Things get a bit messy at this point. Elizabeth is in numerous other groups and some of these are denied privileges in other ACLs. However she can get around this by simply creating a new user account and adding that user to Domain Admins. She’s a Domain Admin now after all. She has privileges.
Elizabeth can now run her CLI of choice as JaneTemp, grab the krbtgt hash, and impersonate any user she wants for the next 10 years.
The kicker; even doing this manually, confirming the privileges between each lateral movement, and taking screenshots and notes along the way … this only took me about an hour in the lab. A clever attacker would script it and seize control of the domain within minutes, if not seconds. They could even script the deployment of ransomware via a scheduled task in Group Policy to run immediately after sufficient privileges were gained. That’s what the attackers did in the Colonial Pipeline ransomware infection last summer.
Enumerating AD to find the escalation path is what takes time, not the attack itself. Since various AD objects are constantly reading AD, this would be quite difficult to catch in practice. All Domain Users, aka all Authenticated Users, can read AD. This means everyone can enumerate AD. A clever attacker or disgruntled insider will likely know the domain better than management does very quickly, possibly better than even the sysadmins know it.

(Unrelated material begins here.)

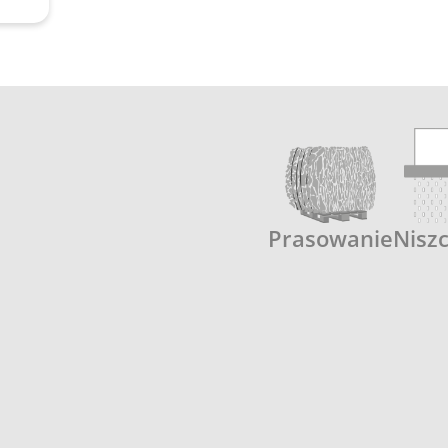
Prasowanie
Nisz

Therefore preventing this kind of attack revolves around a couple critical tasks.
- Properly architecting the domain hierarchy from the get go
- Properly architecting groups and their privileges from the get go
- Barring that, effectively auditing AD to find what was setup wrong
- Actually fixing it, and then auditing again to verify
Auditing effectively can be done on the cheap with BloodHound, PowerView, and/or PowerShell itself. It can be done with a paid tool like the one this vendor sells [the same vendor who provided this VM & AD environment we used in the lab]. The key is it needs to be done. Sooner or later an attacker will likely get a foothold on the domain via phishing, drive drops, malware, a disgruntled insider, or any number of other ways. Don’t let a compromise of one Domain User or one domain workstation turn into a compromise of the entire domain!